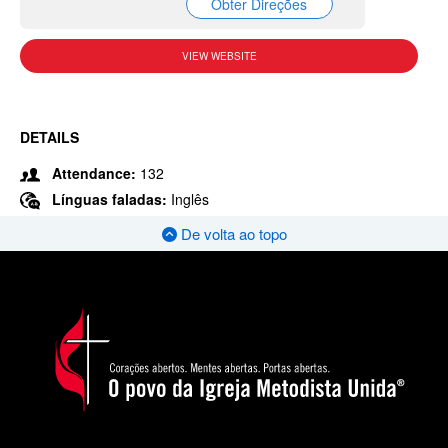
Obter Direções
VIEW WEBSITE
DETAILS
Attendance:
132
Línguas faladas:
Inglês
De volta ao topo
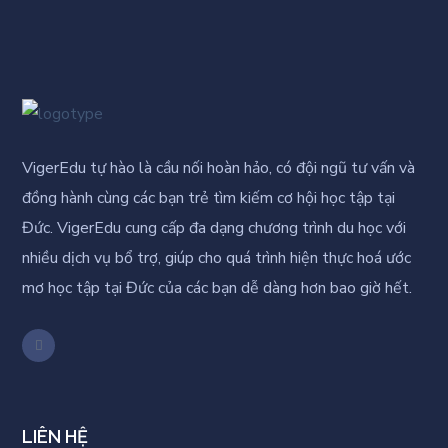
VigerEdu tự hào là cầu nối hoàn hảo, có đội ngũ tư vấn và
đồng hành cùng các bạn trẻ tìm kiếm cơ hội học tập tại
Đức. VigerEdu cung cấp đa dạng chương trình du học với
nhiều dịch vụ bổ trợ, giúp cho quá trình hiện thực hoá ước
mơ học tập tại Đức của các bạn dễ dàng hơn bao giờ hết.
LIÊN HỆ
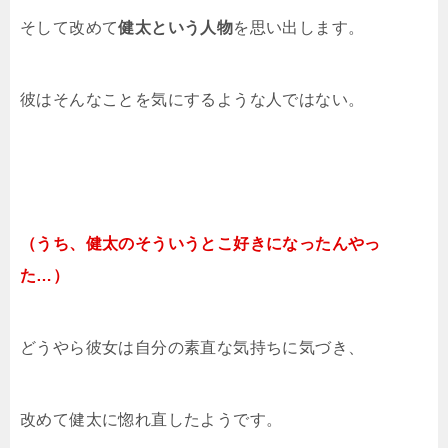
そして改めて
健太という人物
を思い出します。
彼はそんなことを気にするような人ではない。
（うち、健太のそういうとこ好きになったんやっ
た…）
どうやら彼女は自分の素直な気持ちに気づき、
改めて健太に惚れ直したようです。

● ● ● ● ●

Exercise objective: Report every line in the data above in which the word "VigerEdu" appears.

Result of the exercise:
VigerEdu tự hào là cầu nối hoàn hảo, có đội ngũ tư vấn và
Đức. VigerEdu cung cấp đa dạng chương trình du học với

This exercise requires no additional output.